Like everything you've done here today has been given full informed consent to our listeners.

And for that, I am so appreciative for you sharing your story with us today.

Powerful, difficult, yeah, empowering because I think we have dismissed ECT as you know just something relatively harmless done every day, blah, blah, blah.

Same with TMS, all these things.

But if this is the full informed consent video, people need to watch.

They need to share this video to people who are thinking about it, they need to share this video with people who have been injured because their voices are not being heard at all.

So we need to share this interview with policymakers, physicians, your psychiatrists, like everywhere.

Share this video with Robert Kennedy because he needs to understand.

Speaker 2

I mean, when you perfuse the brain, that intense three to four times intensity as normal that creates microvascular ruptures.

And the only way you can actually see the damage is by looking for the iron deposition that's left behind.

That iron deposition oxidizes as you age, so you develop a rusty brain.

So that's why you develop this continuing to progressive injury, whether it's later diagnosed as ALS or Parkinsonism or PSP, any of these other neurodegenerative diseases, it's a consequence of having this rust in your nervous system that is just progressively deteriorating your body's ability to send signals back and forth to the important organs of your body.

When they were first trying to identify what had happened to me, they were testing all of my peripheral organs, they're testing my bladder, they're testing my heart, they're testing my like eyes, they're testing like all of the my my ears.

It's a brain issue.

And Dr.

Bragan was absolutely right when he said it causes global dysfunction.
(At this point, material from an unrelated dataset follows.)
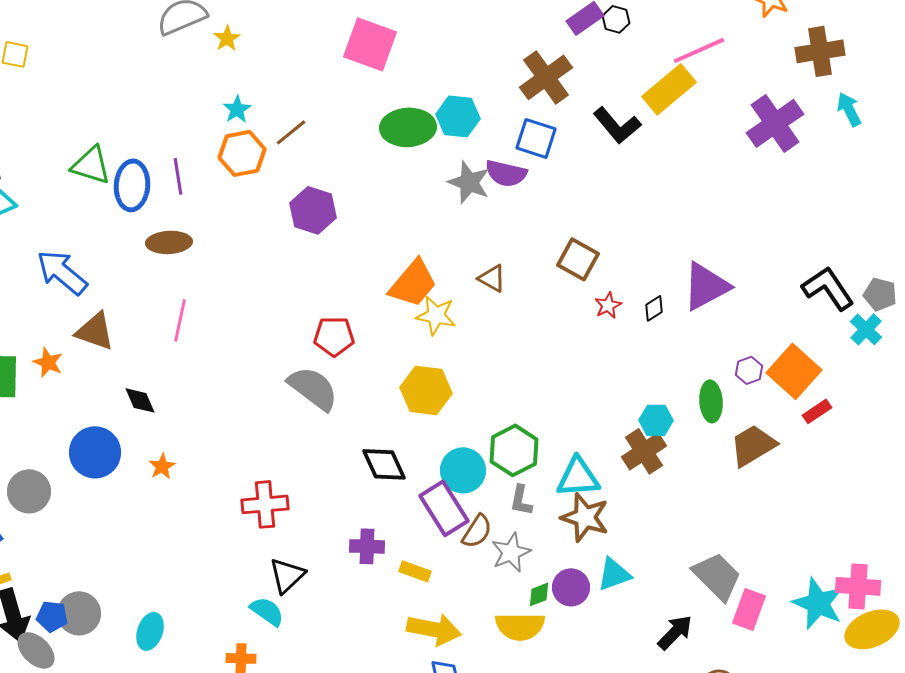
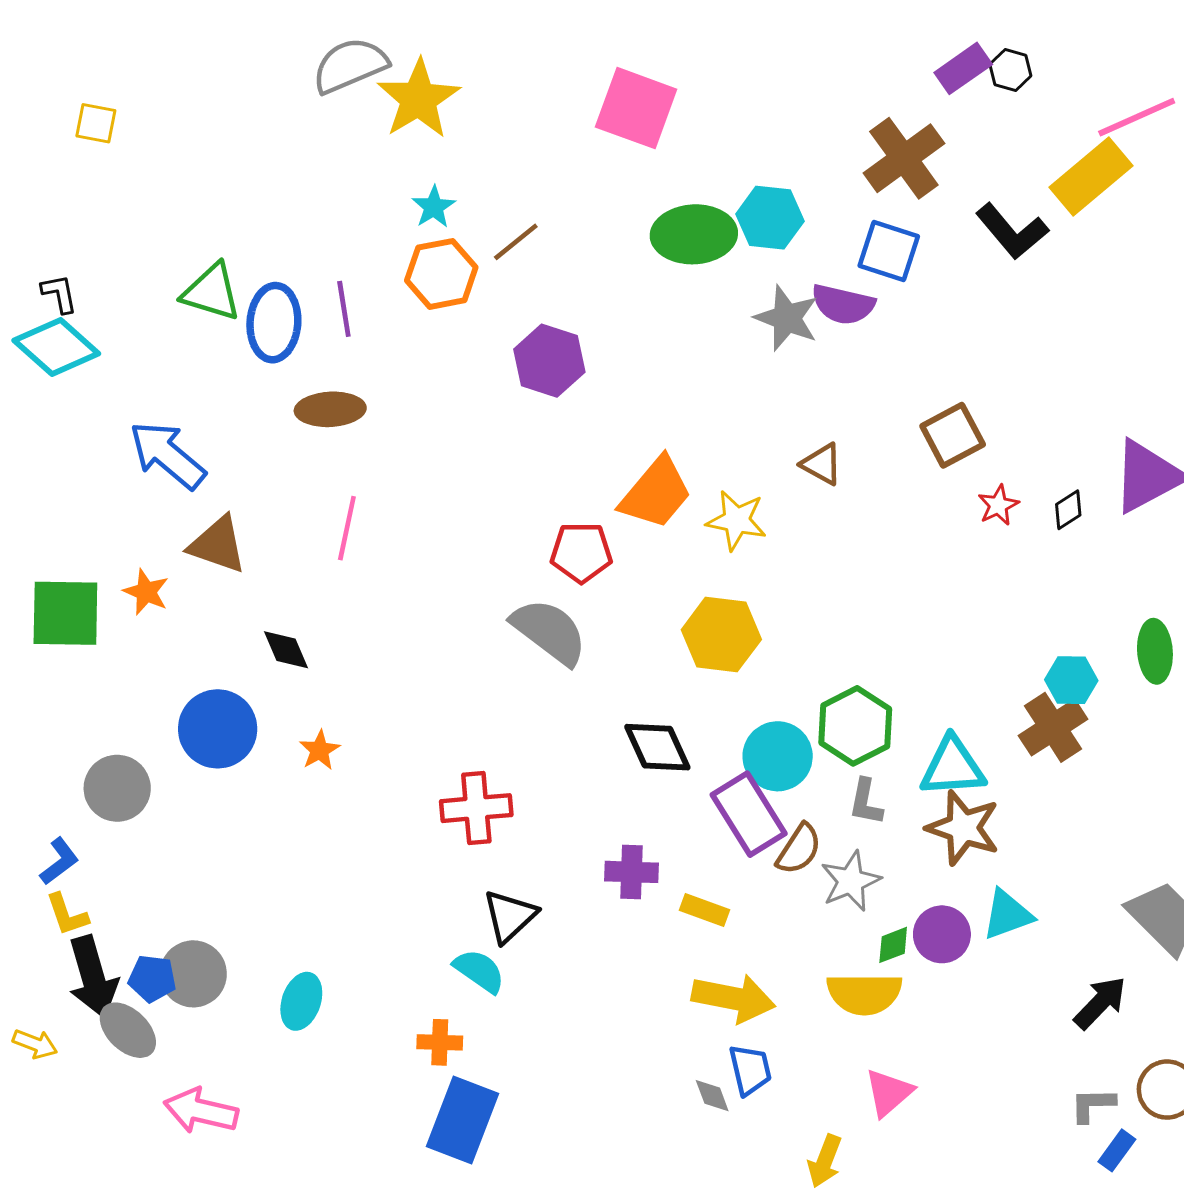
yellow star: (227, 38) -> (418, 99), size x2.0
brown square: (578, 259) -> (953, 435), turned 33
orange trapezoid: (413, 283) -> (656, 493), moved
This is global dysfunction.

This is what happens to us as our body ages away from ECT.

Speaker

Well, thank you so much for being here.

I could listen to you talk for another day and a half on this, I'm sure.

Speaker 2

And my research team is probably really sad that I didn't go into all of the other things.

But we have an entire series of articles and you can add them to the show notes.

Speaker

So they're open and you also have more research coming out.

So whenever you want to share that, we're open to you coming back and sharing all the wonderful work you're doing.

Unfortunately, because of your own injury.

But, you know, if this helps you make sense of it and can help other people, then keep on keeping on, Sarah.